Ray O'Donnell belongs to an exclusive club. The Waitara man is one of the few people in the world to have seen a live Maui dolphin.
His video footage of one swimming around his boat one kilometre off the Waiongona rivermouth last year is the most recent evidence they exist in Taranaki waters.
The footage is fodder to those who support extending the coastal set net ban from 7km to 13km to protect the species and damning evidence against those who deny Mauis live along the Taranaki coast.
"It was so friendly. It was unbelievable. I was always a disbeliever because I have fished here for 40 years and never seen one.
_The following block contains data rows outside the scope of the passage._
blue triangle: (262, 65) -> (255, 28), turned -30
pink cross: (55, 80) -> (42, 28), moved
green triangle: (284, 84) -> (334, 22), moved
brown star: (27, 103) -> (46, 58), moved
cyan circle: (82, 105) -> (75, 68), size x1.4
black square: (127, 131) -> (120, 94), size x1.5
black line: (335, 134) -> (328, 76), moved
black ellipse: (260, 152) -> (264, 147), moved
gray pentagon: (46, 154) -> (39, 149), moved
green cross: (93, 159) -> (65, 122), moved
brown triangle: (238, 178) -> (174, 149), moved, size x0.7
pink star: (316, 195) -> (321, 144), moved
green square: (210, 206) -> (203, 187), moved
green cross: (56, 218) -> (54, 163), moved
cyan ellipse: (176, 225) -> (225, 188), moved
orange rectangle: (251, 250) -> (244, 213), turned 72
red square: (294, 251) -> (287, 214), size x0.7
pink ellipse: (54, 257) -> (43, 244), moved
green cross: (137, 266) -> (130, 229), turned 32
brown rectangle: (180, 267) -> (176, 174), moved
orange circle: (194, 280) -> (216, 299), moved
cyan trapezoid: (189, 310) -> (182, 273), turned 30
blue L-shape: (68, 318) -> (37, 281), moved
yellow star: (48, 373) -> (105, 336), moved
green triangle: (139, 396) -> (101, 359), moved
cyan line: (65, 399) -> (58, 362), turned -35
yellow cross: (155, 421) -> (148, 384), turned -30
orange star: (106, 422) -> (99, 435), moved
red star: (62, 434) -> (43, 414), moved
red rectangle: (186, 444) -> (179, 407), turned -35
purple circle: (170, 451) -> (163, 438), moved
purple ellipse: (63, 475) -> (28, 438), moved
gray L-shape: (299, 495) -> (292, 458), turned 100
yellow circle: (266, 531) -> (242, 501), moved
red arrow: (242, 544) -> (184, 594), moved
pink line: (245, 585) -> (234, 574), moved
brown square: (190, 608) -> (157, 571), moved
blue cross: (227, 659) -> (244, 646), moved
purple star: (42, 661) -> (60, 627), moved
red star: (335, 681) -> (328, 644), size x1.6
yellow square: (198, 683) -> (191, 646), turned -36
It was so small you could have picked it up out of the water," Mr O'Donnell said.
For 10 minutes the dolphin swam around the boat and using his mobile phone Mr O'Donnell captured about 30 seconds of video footage of the rare animal.
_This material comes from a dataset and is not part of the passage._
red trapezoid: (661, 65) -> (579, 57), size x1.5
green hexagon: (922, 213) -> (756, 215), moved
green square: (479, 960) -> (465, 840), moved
Without the footage he would not have gone public with the sighting for fear of being labelled a crackpot, he said.
As it is, his new stance against set netting in Taranaki coastal waters means fewer fish on his dinner plate and puts him out of step with his mates who continue the practice.
Mr O'Donnell said he knew of an incident in which a Maui dolphin was killed in a set net, but that was more than 10 years ago. There have been no reports of Maui's dolphin being caught in commercial gill nets in Taranaki waters since set net restrictions were put in place.
"My mates out there on the water, we have the odd bit of friendly banter. They say they hope I am going to buy their gill nets from them. I say, yeah, I will give you 10 cents a metre."
The Ministry of Fisheries received close to 1000 submissions on new measures to manage fishing-related threats to Maui and Hector dolphins in New Zealand coastal waters. The ministry previously indicated it favoured extending the set net ban along the north Taranaki coast to seven nautical miles (13km).